Like most American desk-job workers, Yves isn’t in the office much these days. At the time we spoke, San Francisco allowed offices to be staffed at 25%, but Yves mostly worked from his home. About once a week Yves makes his way to the fuseproject headquarters to take a look at physical prototypes his team has designed—but only when very necessary. He’s not married to the studio, another aspect of his creative adaptability.
Fuseproject HQ resembles how I imagine baby boomers imagine millennial workspaces: a 20,000-square-foot warehouse space in San Francisco’s Design District with an open floor plan, exposed steel beams, glass boxes for meeting rooms, massive, pyramid-esque wooden bleachers as a sort of undefined engagement space. Indeed, the place looks kid-ish. It’s safe to assume that jeans are welcome here. Dogs, too.

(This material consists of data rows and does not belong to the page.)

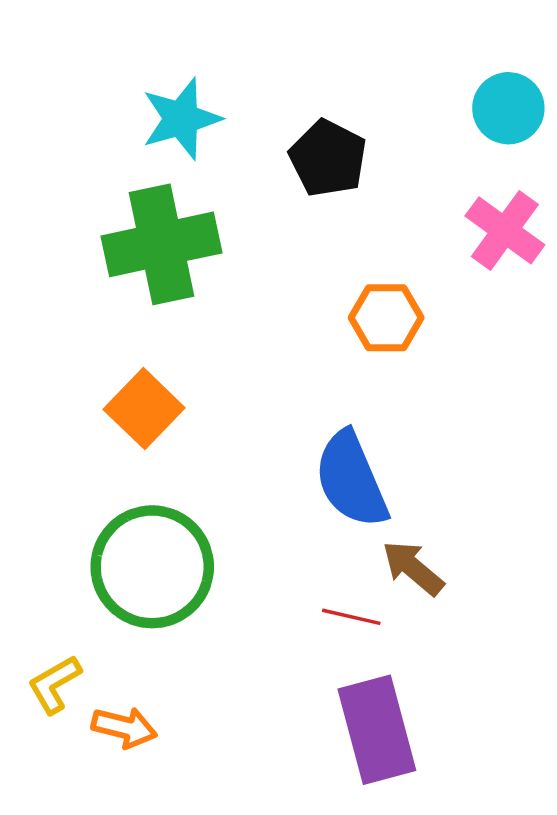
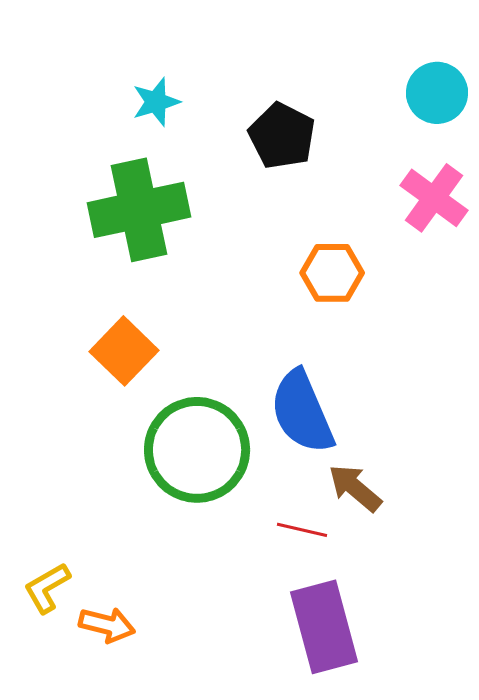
cyan star: (181, 119) -> (156, 102), size x0.7
green circle: (152, 567) -> (197, 450), moved

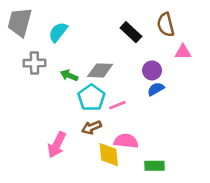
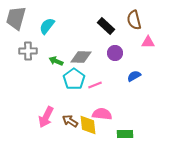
purple circle: (152, 70) -> (115, 53), moved
blue semicircle: (156, 89) -> (134, 76), moved
brown arrow: (91, 127) -> (70, 121), moved, turned 56

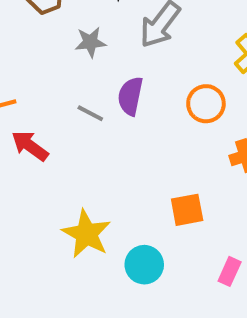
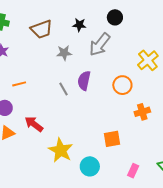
gray line: (90, 113) -> (64, 89), turned 32
red arrow: (30, 146) -> (34, 124), moved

The headquarters bursts with color, as does Yves’ own studio within it. The firm’s employees (literally) work on and in another Béhar-Miller collaboration: the Public Office Landscape. Launched in 2013, the workplace furniture system is designed to promote spontaneous, casual conversation and collaboration. Each desk has a built-in chair, perfect for sitting down with a laptop to chat a few things over. It’s designed to deformalize collaboration, to make unnecessary, all-hands meetings a thing of the past.
The place is dotted with Sayl Chairs, one at each workspace, a dozen at a conference table. This particular office chair, designed in partnership with Herman Miller, might be Yves’ most ubiquitous and enviable brainchild to date. As is typical for fuseproject designs, the Sayl Chair blends beauty and utility: Its back, designed for optimal sacral support, flows inward toward the sitter’s lower back. This gives the chair the appearance of a sail (get it?) flapping in a gust of wind, as if in battle with the elements. The Sayl Chair comes in black and “fog” (gray), and costs $555. Per the Herman Miller website, Yves cites the Golden Gate Bridge, just a couple miles from his Cow Hollow home, as his design inspiration. But, come on. What bridge has ever given you this kind of lumbar suspension?